From mboxrd@z Thu Jan  1 00:00:00 1970
From: Konrad Rzeszutek Wilk <konrad.wilk@oracle.com>
Subject: Re: Crash on boot with 2.6.37-rc8-git3
Date: Thu, 20 Jan 2011 14:24:34 -0500
Message-ID: <20110120192434.GA10001@dumpdata.com>
References: <alpine.LFD.2.02.1101072034080.9613@vega4.dur.ac.uk>
	<20110107212359.GA22976@dumpdata.com>
	<alpine.LFD.2.02.1101080007020.8723@vega3.dur.ac.uk>
	<20110110184225.GB9837@dumpdata.com>
	<alpine.LFD.2.02.1101180027120.16611@vega1.dur.ac.uk>
	<alpine.LFD.2.02.1101192249200.30335@vega4.dur.ac.uk>
Mime-Version: 1.0
Content-Type: text/plain; charset=us-ascii
Return-path: <xen-devel-bounces@lists.xensource.com>
Content-Disposition: inline
In-Reply-To: <alpine.LFD.2.02.1101192249200.30335@vega4.dur.ac.uk>
List-Unsubscribe: <http://lists.xensource.com/mailman/listinfo/xen-devel>,
	<mailto:xen-devel-request@lists.xensource.com?subject=unsubscribe>
List-Post: <mailto:xen-devel@lists.xensource.com>
List-Help: <mailto:xen-devel-request@lists.xensource.com?subject=help>
List-Subscribe: <http://lists.xensource.com/mailman/listinfo/xen-devel>,
	<mailto:xen-devel-request@lists.xensource.com?subject=subscribe>
Sender: xen-devel-bounces@lists.xensource.com
Errors-To: xen-devel-bounces@lists.xensource.com
To: M A Young <m.a.young@durham.ac.uk>
Cc: xen-devel@lists.xensource.com
List-Id: xen-devel@lists.xenproject.org

On Wed, Jan 19, 2011 at 10:54:00PM +0000, M A Young wrote:
> On Tue, 18 Jan 2011, M A Young wrote:
> 
> >My next theory is that the issue is that the system is an
> >alignment issue.
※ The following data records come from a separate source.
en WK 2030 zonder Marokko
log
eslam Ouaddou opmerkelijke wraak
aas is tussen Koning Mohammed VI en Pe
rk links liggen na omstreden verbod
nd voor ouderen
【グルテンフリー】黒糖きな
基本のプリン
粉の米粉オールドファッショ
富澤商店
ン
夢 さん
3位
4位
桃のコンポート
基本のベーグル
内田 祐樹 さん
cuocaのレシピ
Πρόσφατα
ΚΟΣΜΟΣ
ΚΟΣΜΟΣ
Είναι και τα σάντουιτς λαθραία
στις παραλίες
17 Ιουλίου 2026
The NODE DATA is put in the range
> >00000000df659800 to 00000000df66d7ff (the top end of the second
> >"usable" chunk) and the problem come when it tries to write to the
> >final 2K piece (00000000df66d000 to 00000000df66d800 -
> >00000000df66d000 occurs on the stack) which hasn't been
> >initialized properly because it isn't a 4K piece.
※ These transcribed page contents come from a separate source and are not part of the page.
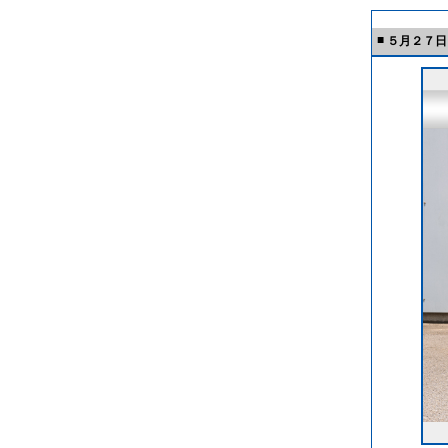
■
５月２７日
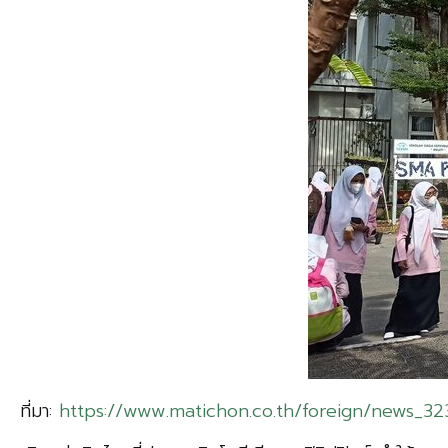
ที่มา:
https://www.matichon.co.th/foreign/news_32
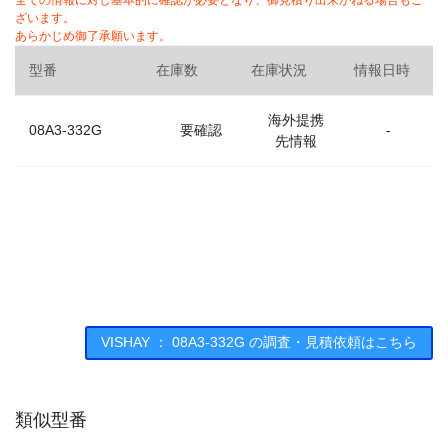
全ての情報に対し基本的に確認が必要となり、御見積り出来かねる場合もご
ざいます。
あらかじめ御了承願います。
型番
在庫数
在庫状況
情報日時
海外提携
08A3-332G
要確認
-
先情報
VISHAY ： 08A3-332G の調査・見積依頼はこちら
類似型番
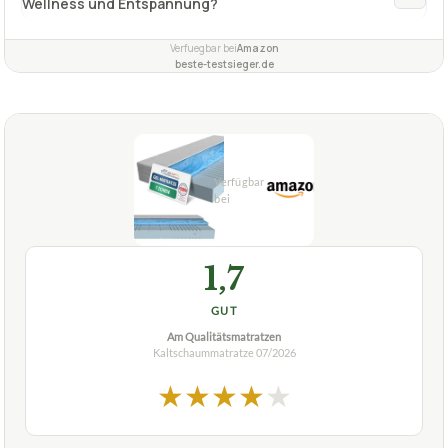
Wellness und Entspannung?
Verfuegbar bei
Amazon
beste-testsieger.de
1,7
GUT
Am Qualitätsmatratzen
Kaltschaummatratze
07/2026
★
★
★
★
★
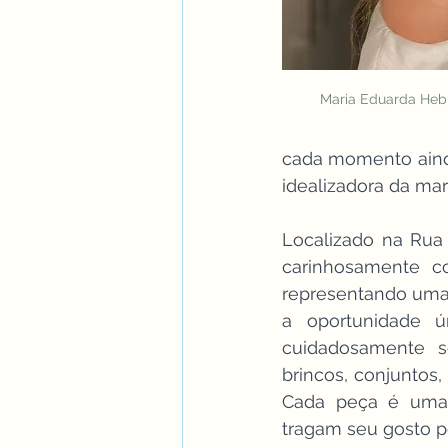
Maria Eduarda Hebl
cada momento ainda
idealizadora da mar
Localizado na Rua
carinhosamente c
representando uma 
a oportunidade ú
cuidadosamente se
brincos, conjuntos,
Cada peça é uma e
tragam seu gosto p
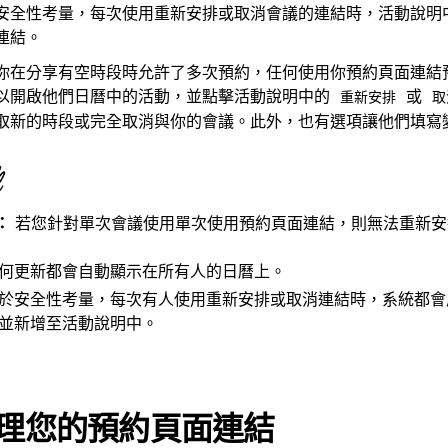
安全性考量，每次使用重新安排或取消會議的連結時，活動說明
連結。
你在分享有空時段時允許了多次預約，任何使用你預約頁面連結
以開啟他們日曆中的活動，並點擊活動說明中的
或
重新安排
取
取新的時段或完全取消與你的會議。此外，也有選項讓他們填寫
：
若您針對單次會議使用單次使用預約頁面連結，則無法重新安
何更新都會自動顯示在所有人的日曆上。
於安全性考量，每次有人使用重新安排或取消連結時，系統都會
並新增至活動說明中。
理您的預約頁面連結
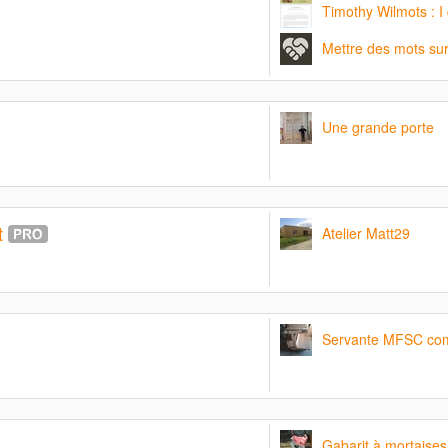
Timothy Wilmots : I
Mettre des mots sur 
Une grande porte
t
Atelier Matt29
Servante MFSC co
Gabarit à mortaises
> >Does this sound plausible?
> 
> Further experiments confirm that it is this 2K piece causing the
> problem - if I reserve the 2K chunk in the same was that NODE DATA
> is reserved (though without zeroing it) the system boots, if I
> reduce this to reserving only 1K then it doesn't.

I think my math is off here. The reserve call is made on the
df659800 -> df66d7ff, that would be 20 pages of data. The last
PFN df66d is where it dies b/c there is no PTE entry set for it?

What happens if you fudge the code so it allocates those pages to be
page aligned. So df65a000->df66e000 ? We skip this way the region
df659800->df659fff and start on a new PFN (and pte).